• [YOUR OBJECTIVE] Retrieve every line of the data holding the word "screenshot".

• [MATERIAL SUPPLIED]
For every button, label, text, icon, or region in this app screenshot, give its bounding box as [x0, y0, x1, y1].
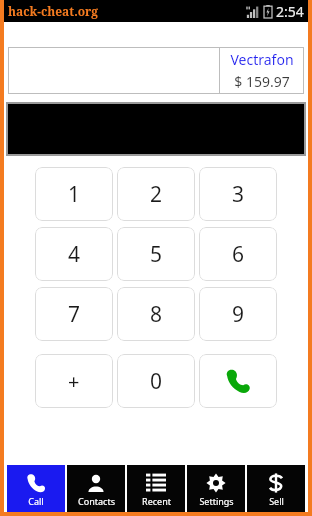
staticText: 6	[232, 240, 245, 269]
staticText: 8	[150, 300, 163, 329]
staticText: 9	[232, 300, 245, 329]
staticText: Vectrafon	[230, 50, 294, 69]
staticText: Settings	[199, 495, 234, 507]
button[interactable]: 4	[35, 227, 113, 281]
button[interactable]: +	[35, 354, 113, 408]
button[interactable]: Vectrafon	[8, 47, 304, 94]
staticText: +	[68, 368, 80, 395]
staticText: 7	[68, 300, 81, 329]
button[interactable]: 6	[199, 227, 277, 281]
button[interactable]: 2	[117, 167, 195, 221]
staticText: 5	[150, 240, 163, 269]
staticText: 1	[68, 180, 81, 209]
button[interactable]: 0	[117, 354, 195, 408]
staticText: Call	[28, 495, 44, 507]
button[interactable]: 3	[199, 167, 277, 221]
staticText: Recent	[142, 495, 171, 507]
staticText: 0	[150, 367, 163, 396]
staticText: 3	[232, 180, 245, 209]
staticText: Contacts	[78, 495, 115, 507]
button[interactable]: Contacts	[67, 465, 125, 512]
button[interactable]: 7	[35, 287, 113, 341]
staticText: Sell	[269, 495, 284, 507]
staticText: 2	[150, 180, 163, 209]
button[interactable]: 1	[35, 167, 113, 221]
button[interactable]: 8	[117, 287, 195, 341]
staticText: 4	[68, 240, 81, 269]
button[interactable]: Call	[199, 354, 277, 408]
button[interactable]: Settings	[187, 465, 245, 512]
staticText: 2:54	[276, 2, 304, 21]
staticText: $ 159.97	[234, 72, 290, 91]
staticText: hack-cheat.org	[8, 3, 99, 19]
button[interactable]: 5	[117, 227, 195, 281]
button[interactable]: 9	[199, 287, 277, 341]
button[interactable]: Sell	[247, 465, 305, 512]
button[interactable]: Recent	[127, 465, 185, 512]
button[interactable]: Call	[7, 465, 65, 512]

---

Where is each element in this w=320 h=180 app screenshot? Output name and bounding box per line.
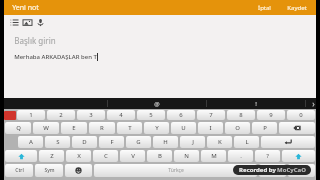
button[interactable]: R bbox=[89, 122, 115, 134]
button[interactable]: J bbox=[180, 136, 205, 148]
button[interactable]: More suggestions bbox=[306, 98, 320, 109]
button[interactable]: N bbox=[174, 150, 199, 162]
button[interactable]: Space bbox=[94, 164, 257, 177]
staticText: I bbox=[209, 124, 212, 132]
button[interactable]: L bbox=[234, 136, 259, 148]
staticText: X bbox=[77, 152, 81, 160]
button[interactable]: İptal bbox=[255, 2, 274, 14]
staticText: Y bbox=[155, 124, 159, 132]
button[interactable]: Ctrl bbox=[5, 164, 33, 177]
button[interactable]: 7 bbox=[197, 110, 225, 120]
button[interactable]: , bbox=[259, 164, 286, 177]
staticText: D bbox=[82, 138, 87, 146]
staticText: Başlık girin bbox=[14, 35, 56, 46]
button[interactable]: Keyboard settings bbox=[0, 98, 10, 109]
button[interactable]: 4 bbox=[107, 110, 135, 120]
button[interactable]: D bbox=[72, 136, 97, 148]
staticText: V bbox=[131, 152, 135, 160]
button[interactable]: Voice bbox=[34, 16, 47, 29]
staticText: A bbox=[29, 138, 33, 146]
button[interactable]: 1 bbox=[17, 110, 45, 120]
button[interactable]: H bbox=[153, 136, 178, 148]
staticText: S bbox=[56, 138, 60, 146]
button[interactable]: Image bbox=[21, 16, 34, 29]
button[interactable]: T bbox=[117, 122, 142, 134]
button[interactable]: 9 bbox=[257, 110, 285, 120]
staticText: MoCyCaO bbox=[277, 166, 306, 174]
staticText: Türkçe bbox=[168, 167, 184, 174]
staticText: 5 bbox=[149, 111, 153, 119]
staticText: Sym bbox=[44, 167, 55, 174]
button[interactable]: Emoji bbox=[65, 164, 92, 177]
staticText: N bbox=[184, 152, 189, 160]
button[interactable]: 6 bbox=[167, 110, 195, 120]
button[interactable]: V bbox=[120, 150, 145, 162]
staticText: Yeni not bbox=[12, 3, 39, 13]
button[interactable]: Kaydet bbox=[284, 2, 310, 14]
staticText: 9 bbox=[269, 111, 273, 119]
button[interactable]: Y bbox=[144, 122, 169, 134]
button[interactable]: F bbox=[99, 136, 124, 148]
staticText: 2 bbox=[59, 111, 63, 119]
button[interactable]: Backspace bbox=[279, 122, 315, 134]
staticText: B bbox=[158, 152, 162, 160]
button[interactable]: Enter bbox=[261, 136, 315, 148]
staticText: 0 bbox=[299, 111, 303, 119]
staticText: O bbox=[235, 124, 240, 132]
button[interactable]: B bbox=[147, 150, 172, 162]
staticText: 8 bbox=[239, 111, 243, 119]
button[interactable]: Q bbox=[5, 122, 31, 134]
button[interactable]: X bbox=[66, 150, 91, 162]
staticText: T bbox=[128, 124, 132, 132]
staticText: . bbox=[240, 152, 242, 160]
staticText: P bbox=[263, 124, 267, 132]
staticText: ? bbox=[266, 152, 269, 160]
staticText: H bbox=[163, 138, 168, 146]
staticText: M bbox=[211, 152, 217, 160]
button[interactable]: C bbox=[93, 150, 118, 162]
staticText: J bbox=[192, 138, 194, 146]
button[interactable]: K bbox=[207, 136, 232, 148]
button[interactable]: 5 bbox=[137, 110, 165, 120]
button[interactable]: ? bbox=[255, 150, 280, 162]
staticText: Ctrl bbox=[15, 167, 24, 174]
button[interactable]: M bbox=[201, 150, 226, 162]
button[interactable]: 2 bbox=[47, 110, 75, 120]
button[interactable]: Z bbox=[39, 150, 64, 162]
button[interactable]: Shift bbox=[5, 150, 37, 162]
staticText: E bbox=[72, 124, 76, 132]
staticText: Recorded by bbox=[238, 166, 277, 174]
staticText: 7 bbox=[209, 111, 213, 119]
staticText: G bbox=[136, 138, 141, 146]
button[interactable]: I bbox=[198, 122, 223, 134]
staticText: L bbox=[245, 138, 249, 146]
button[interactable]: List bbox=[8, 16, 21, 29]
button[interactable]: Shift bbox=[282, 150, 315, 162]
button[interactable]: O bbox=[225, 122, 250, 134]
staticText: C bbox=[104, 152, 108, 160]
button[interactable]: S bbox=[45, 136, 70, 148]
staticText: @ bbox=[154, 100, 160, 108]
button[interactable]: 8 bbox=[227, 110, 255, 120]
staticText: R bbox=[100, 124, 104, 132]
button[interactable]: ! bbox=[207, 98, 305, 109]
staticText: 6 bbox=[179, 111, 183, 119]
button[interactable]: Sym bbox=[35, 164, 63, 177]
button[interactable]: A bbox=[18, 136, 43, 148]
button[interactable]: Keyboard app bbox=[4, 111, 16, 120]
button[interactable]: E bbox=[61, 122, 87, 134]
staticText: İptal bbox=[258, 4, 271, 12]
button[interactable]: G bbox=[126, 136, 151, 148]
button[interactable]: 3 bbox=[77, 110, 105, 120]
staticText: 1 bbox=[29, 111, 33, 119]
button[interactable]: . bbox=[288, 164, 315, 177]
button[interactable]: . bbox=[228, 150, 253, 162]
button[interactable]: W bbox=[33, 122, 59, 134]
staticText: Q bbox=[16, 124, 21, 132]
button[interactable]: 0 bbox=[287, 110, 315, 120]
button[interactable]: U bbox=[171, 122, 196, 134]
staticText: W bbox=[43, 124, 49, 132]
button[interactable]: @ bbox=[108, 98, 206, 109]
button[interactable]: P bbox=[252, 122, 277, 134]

--

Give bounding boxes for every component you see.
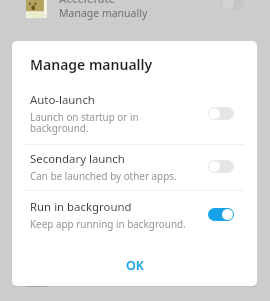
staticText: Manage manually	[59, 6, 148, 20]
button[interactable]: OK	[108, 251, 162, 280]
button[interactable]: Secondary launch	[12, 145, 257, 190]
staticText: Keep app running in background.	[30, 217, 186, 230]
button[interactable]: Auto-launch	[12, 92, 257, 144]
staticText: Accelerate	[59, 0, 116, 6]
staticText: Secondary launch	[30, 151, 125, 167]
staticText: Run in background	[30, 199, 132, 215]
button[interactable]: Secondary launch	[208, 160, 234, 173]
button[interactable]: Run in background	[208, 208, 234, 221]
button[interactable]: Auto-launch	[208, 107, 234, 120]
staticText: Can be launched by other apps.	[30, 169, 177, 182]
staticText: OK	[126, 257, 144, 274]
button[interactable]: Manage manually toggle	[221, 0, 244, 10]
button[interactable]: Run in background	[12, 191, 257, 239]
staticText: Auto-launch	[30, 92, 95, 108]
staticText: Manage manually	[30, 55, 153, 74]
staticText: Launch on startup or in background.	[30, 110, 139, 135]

• [EXERCISE ANSWER]
For every button, label, text, icon, or region in this app screenshot, give its bounding box as [x0, y0, x1, y1].
Where is each element in this w=320 h=180 app screenshot? Output name and bounding box per line.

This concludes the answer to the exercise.